Trump angry at police leniency as statue of Albert Pike, who had alleged links to KKK, is toppled and burned
A statue of a Confederate general has been torn down and set on fire by protesters in Washington DC.
The monument to Albert Pike was toppled on Juneteenth, also known as Freedom Day, which marks the end of slavery in America.
Demonstrators wrapped ropes around the 11ft (3.4m) statue to pull it down from its granite pedestal in Judiciary Square, before dousing it in lighter fluid.
It was also sprayed with red paint before cheering demonstrators watched it burn, chanting: “No justice, no peace!” and “No racist police!”
Videos posted on social media show officers from the nearby Metropolitan Police Department headquarters arriving at the scene and carrying out a peaceful intervention.
They used fire extinguishers to put out the fire but avoided clashing with protesters. Their approach quickly prompted a critical tweet from Donald Trump.
The president criticised DC mayor Muriel Bowse, writing: “The DC police are not doing their job as they watched a statue be ripped down and burn. These people should be immediately arrested.
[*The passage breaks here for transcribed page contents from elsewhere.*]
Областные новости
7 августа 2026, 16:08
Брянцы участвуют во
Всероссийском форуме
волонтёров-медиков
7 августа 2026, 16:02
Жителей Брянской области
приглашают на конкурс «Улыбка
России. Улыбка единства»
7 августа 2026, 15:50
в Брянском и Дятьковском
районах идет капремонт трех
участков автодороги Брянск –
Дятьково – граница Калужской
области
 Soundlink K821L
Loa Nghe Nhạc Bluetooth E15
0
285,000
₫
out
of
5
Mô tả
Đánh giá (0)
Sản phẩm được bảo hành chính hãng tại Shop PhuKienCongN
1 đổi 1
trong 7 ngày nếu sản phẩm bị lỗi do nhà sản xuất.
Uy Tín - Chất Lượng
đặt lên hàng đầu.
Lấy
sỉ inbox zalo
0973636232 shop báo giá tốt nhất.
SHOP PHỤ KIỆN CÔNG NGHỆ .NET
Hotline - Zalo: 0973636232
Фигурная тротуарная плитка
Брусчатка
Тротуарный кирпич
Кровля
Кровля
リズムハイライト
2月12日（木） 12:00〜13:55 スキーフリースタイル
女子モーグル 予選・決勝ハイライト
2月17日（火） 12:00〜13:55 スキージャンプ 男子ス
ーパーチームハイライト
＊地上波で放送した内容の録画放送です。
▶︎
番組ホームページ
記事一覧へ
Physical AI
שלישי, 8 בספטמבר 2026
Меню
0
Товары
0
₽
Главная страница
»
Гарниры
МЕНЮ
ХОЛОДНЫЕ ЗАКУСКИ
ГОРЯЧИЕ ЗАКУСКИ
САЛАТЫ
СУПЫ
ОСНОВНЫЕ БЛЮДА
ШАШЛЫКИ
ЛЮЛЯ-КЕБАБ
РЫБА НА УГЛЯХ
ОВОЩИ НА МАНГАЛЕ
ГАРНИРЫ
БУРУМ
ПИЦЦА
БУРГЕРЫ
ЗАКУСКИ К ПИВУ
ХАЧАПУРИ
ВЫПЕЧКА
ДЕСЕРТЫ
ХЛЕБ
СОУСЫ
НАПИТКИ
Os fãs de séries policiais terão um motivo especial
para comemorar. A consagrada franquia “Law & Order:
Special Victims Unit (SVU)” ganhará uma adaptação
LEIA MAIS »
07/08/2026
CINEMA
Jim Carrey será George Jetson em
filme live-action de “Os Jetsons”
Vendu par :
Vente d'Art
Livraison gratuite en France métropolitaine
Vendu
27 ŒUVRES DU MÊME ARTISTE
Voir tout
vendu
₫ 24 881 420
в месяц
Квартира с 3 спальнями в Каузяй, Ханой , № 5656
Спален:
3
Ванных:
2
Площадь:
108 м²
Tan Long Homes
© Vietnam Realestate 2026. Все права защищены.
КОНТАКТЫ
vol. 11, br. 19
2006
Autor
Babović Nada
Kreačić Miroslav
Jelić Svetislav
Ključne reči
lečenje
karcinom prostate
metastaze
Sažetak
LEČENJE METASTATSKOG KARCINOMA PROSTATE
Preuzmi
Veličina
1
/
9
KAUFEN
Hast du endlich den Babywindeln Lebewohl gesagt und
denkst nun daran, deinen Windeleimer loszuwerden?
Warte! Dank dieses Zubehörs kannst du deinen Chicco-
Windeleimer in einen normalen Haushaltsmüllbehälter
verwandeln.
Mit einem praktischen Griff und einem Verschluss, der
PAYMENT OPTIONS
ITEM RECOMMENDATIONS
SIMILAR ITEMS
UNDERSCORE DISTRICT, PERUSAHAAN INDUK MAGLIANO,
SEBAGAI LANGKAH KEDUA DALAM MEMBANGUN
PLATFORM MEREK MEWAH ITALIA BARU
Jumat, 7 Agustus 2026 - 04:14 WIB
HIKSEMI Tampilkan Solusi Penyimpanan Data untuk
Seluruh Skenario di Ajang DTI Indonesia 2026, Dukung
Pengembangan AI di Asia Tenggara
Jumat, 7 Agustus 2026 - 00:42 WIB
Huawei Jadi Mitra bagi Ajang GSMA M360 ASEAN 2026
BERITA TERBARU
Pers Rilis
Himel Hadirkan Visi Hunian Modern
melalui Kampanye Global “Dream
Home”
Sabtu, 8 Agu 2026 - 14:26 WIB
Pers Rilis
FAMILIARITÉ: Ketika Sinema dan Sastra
A disgrace to our Country!”
Far from being perturbed by their president’s comment, jubilant protesters read out Mr Trump’s tweet over a megaphone.
After the statue fell, most protesters returned peacefully to Lafayette Park near the White House.
As a Confederate general and leader of the Freemasons, Albert Pike has long been a contentious figure in the US.
The statue was erected in 1901 at the request of the Masons.
Permission was granted on the condition Pike was depicted wearing civilian, not military, clothing.
Revered by the Masons, Pike’s body is interred at the DC headquarters of the Scottish Rite of Freemasonry.
Numerous statues have been toppled as the Black Lives Matter movement has spread across America and Europe following the killing of George Floyd in Minneapolis last month.
Floyd, 46, died after white police officer Derek Chauvin knelt on his neck for at least eight minutes while arresting him for allegedly using a counterfeit $20 note in a shop.
Chauvin has been charged with murder.
Civil rights activists and local government officials have campaigned for nearly 30 years to get Pike’s statue taken down but needed the federal government’s approval to do so.
The DC Council say they renewed calls for Congress to remove it in 2017.
A proposed resolution calling for the removal of the statue referred to Pike as a “chief founder of the post-Civil War Ku Klux Klan”.
The Klan connection is a frequent accusation from Pike’s critics and one which the Masons dispute, saying there is no definitive evidence proving his relationship with the organisation.